What to work on
Find the line with "скидки и бесп" in the listing below. Write it out exactly, along with every later line up to the final one.
........
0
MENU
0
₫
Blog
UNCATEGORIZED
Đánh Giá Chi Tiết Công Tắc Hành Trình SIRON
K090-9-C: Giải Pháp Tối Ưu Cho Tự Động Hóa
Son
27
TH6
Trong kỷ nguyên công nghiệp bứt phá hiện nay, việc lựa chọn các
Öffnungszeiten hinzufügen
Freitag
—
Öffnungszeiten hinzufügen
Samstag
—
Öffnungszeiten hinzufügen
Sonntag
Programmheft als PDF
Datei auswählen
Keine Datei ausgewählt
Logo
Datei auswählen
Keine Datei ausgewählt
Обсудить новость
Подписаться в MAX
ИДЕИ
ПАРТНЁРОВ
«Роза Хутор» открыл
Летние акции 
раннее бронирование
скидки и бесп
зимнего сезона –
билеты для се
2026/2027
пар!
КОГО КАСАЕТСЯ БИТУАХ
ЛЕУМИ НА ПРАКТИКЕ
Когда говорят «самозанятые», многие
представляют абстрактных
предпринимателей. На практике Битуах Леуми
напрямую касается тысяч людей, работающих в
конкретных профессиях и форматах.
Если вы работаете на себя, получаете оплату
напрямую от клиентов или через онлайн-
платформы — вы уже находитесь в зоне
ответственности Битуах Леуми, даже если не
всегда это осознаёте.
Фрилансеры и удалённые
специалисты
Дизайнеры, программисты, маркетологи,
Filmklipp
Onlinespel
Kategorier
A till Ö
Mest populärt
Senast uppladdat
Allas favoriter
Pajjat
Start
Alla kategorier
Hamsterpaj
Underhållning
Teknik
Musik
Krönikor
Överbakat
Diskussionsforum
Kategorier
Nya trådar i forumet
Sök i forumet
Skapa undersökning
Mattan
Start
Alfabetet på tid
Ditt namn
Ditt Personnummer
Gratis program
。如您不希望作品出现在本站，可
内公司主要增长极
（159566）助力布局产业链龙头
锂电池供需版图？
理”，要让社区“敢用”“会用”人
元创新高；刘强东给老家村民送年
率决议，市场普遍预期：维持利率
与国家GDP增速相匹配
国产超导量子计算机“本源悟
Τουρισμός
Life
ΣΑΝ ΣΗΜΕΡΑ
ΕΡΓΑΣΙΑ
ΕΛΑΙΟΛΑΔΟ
........
Expected output
скидки и бесп
зимнего сезона –
билеты для се
2026/2027
пар!
КОГО КАСАЕТСЯ БИТУАХ
ЛЕУМИ НА ПРАКТИКЕ
Когда говорят «самозанятые», многие
представляют абстрактных
предпринимателей. На практике Битуах Леуми
напрямую касается тысяч людей, работающих в
конкретных профессиях и форматах.
Если вы работаете на себя, получаете оплату
напрямую от клиентов или через онлайн-
платформы — вы уже находитесь в зоне
ответственности Битуах Леуми, даже если не
всегда это осознаёте.
Фрилансеры и удалённые
специалисты
Дизайнеры, программисты, маркетологи,
Filmklipp
Onlinespel
Kategorier
A till Ö
Mest populärt
Senast uppladdat
Allas favoriter
Pajjat
Start
Alla kategorier
Hamsterpaj
Underhållning
Teknik
Musik
Krönikor
Överbakat
Diskussionsforum
Kategorier
Nya trådar i forumet
Sök i forumet
Skapa undersökning
Mattan
Start
Alfabetet på tid
Ditt namn
Ditt Personnummer
Gratis program
。如您不希望作品出现在本站，可
内公司主要增长极
（159566）助力布局产业链龙头
锂电池供需版图？
理”，要让社区“敢用”“会用”人
元创新高；刘强东给老家村民送年
率决议，市场普遍预期：维持利率
与国家GDP增速相匹配
国产超导量子计算机“本源悟
Τουρισμός
Life
ΣΑΝ ΣΗΜΕΡΑ
ΕΡΓΑΣΙΑ
ΕΛΑΙΟΛΑΔΟ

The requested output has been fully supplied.